Field notes, v1701
Page 171
Image from the Biodiversity Heritage Library. Contributed by Museum of Vertebrate Zoology, University of California, Berkeley. | www.biodiversitylibrary.org
Transcription
Bellevue, Blaine Co Idaho Jan. 1, 1936 The steel trap was unsprung and Magpies had carried away the bait. Another mouse trap set in a hollow under a high cliff was missing, and both coyote and weasel tracks had visited the spots. Set a no. 1 1/2 steel trap at the entrance to a hole which showed rabbit tracks entering but not leaving.
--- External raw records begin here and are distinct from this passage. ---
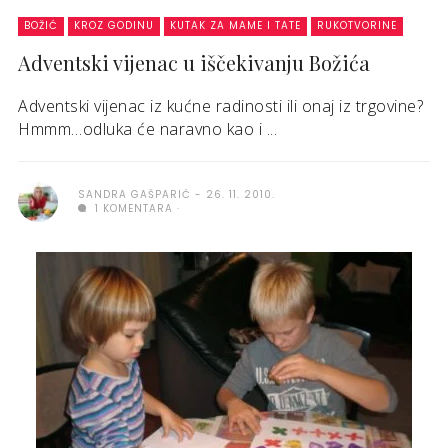
BOŽIĆ
KROZ GODINU
KUTAK ZA MAME I TATE
RUKOTVORINE
Adventski vijenac u iščekivanju Božića
Adventski vijenac iz kućne radinosti ili onaj iz trgovine?
Hmmm…odluka će naravno kao i ...
SANDRA GAŠPARIĆ
26. 11. 2010.
1 KOMENTARA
Crossed the ridge and descended the other side toward Bellevue. Small rodent tracks were numerous around Artemisia clumps near the summit but were scarce above the valley floor. I could find no rodent tracks around the scattered Artemisia on the valley floor. Flushed a Dark Hawk which was feeding on a freshly killed domestic pigeon in the bottom of a frozen irrigation ditch bordered by aspens which parallels the base of the hills following the contours of the hills about 25 feet above the flat valley floor. The hawk flew carrying the remains of the pigeon and lit about 200 feet ahead. When I approached it left the carcass of the pigeon and flew past me heading up the valley. I discovered a flock of Bohemian Waxwings perched in a tall aspen, which overlooked a small apple orchard heavily laden with frozen apples, in Bellevue. As I watched.